# Step 1.3 Train and Stage

We now perform the training, using the dataset we loaded in the last steps. 

As with AutoML functionalities. We leave the magic to AutoGluon to find the right algorithm
and fine tune its parameters and save the best models into a local file.
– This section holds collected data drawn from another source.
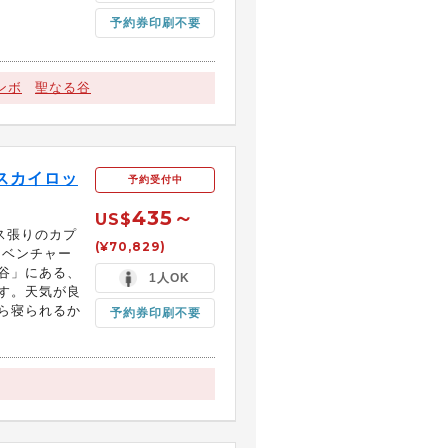
予約券印刷不要
ンボ
聖なる谷
スカイロッ
予約受付中
435～
US$
ス張りのカプ
(¥70,829)
ドベンチャー
谷」にある、
1人OK
す。天気が良
ら寝られるか
予約券印刷不要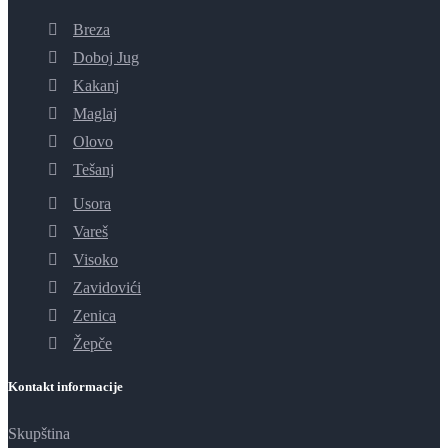
Breza
Doboj Jug
Kakanj
Maglaj
Olovo
Tešanj
Usora
Vareš
Visoko
Zavidovići
Zenica
Žepče
Kontakt informacije
Skupština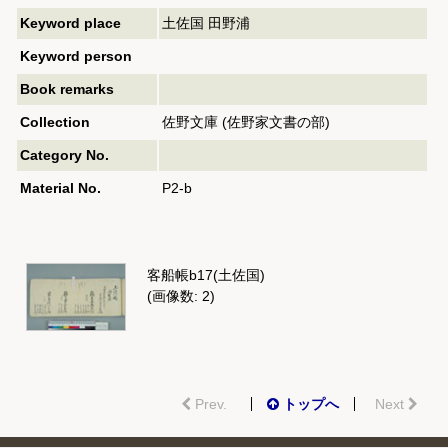
Keyword place
土佐国 田野浦
Keyword person
Book remarks
Collection
佐野文庫 (佐野家文書の部)
Category No.
Material No.
P2-b
客船帳b17(土佐国)
(画像数: 2)
Prev.
トップへ
Next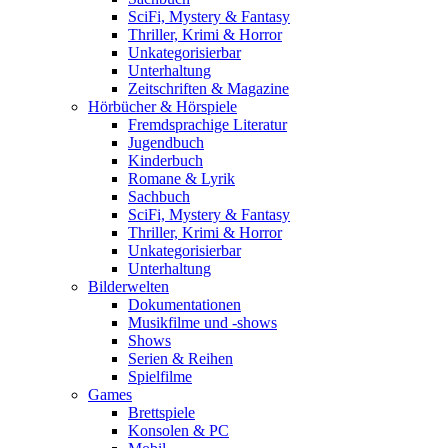
SciFi, Mystery & Fantasy
Thriller, Krimi & Horror
Unkategorisierbar
Unterhaltung
Zeitschriften & Magazine
Hörbücher & Hörspiele
Fremdsprachige Literatur
Jugendbuch
Kinderbuch
Romane & Lyrik
Sachbuch
SciFi, Mystery & Fantasy
Thriller, Krimi & Horror
Unkategorisierbar
Unterhaltung
Bilderwelten
Dokumentationen
Musikfilme und -shows
Shows
Serien & Reihen
Spielfilme
Games
Brettspiele
Konsolen & PC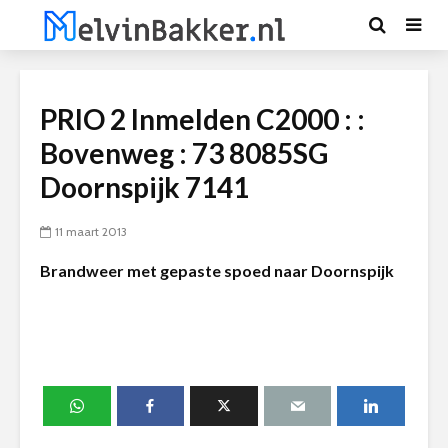
PRIO 2 Inmelden C2000 : :
Bovenweg : 73 8085SG
Doornspijk 7141
11 maart 2013
Brandweer met gepaste spoed naar Doornspijk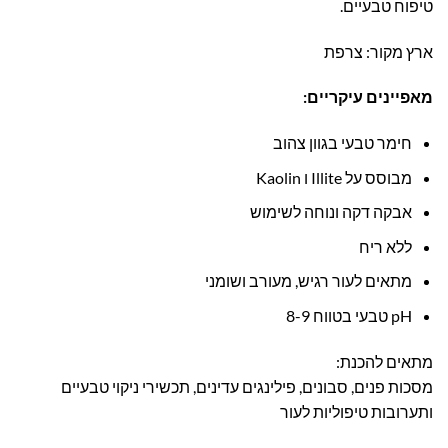
טיפוח טבעיים.
ארץ מקור: צרפת
מאפיינים עיקריים:
חימר טבעי בגוון צהוב
מבוסס על Illite ו Kaolin
אבקה דקה ונוחה לשימוש
ללא ריח
מתאים לעור רגיש, מעורב ושומני
pH טבעי בטווח 8-9
מתאים להכנת:
מסכות פנים, סבונים, פילינגים עדינים, תכשירי ניקוי טבעיים
ותערובות טיפוליות לעור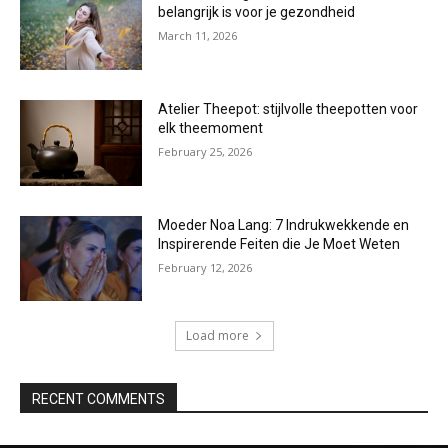
belangrijk is voor je gezondheid
March 11, 2026
Atelier Theepot: stijlvolle theepotten voor
elk theemoment
February 25, 2026
Moeder Noa Lang: 7 Indrukwekkende en
Inspirerende Feiten die Je Moet Weten
February 12, 2026
Load more
RECENT COMMENTS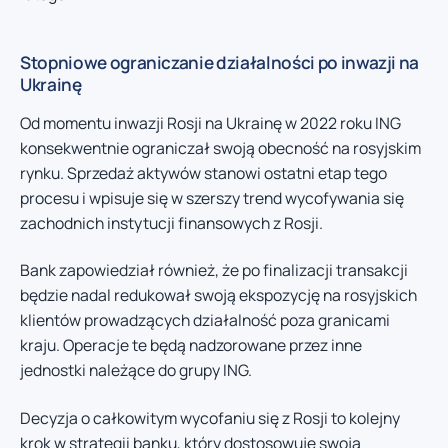
Stopniowe ograniczanie działalności po inwazji na
Ukrainę
Od momentu inwazji Rosji na Ukrainę w 2022 roku ING
konsekwentnie ograniczał swoją obecność na rosyjskim
rynku. Sprzedaż aktywów stanowi ostatni etap tego
procesu i wpisuje się w szerszy trend wycofywania się
zachodnich instytucji finansowych z Rosji.
Bank zapowiedział również, że po finalizacji transakcji
będzie nadal redukował swoją ekspozycję na rosyjskich
klientów prowadzących działalność poza granicami
kraju. Operacje te będą nadzorowane przez inne
jednostki należące do grupy ING.
Decyzja o całkowitym wycofaniu się z Rosji to kolejny
krok w strategii banku, który dostosowuje swoją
Once the process
completes, we then will stage these models into Snowflake for future predictions.

Though this entire operation could have been done using Pandas, I wanted to demonstrate
how this can be done using Snowpark. 


In [36]:
from IPython.display import display, HTML, Image , Markdown
from snowflake.snowpark.session import Session
from snowflake.snowpark.types import * 
from snowflake.snowpark.functions import *
import configparser

PROJECT_HOME_DIR = '../../..'
CONFIG_FL = f'{PROJECT_HOME_DIR}/config.ini'
LOCAL_TEMP_DIR = f'{PROJECT_HOME_DIR}/temp'

%run ./scripts/notebook_helpers.py

In [37]:
# Initialization
set_cell_background('#EAE3D2')

config = configparser.ConfigParser()
sflk_session = None

print(" Initialize Snowpark session")
with open(CONFIG_FL) as f:
    config.read(CONFIG_FL)
    snow_conn_flpath =  f"{PROJECT_HOME_DIR}/{config['DEFAULT']['connection_fl']}"
    
    # ------------
    # Connect to snowflake
    with open(snow_conn_flpath) as conn_f:
        snow_conn_info = json.load(conn_f)
        sflk_session = Session.builder.configs(snow_conn_info).create()

if(sflk_session == None):
    raise(f'Unable to connect to snowflake. Validate connection information in file: {CONFIG_FL} ')

df = sflk_session.sql('select current_warehouse(), current_user(), current_role();').to_pandas()
display(df)

 Initialize Snowpark session


Unnamed: 0,CURRENT_WAREHOUSE(),CURRENT_USER(),CURRENT_ROLE()
0,LAB_WH,VSEKAR,DEV_BLOGGER


---
## Train Model


In [38]:
# Perform model training
set_cell_background('#EAE3D2')

import pandas as pd

target_db = config['DEFAULT']['db']
target_schema = config['DEFAULT']['sch']
stage = config['DEFAULT']['stage']
imputed_table = config['DEFAULT']['sensor_measurements_imputed_table']

print(f' Creating table sample to be used for training from table: {imputed_table} ...')
imputed_table_pddf = sflk_session.table(f'{target_db}.{target_schema}.{imputed_table}') 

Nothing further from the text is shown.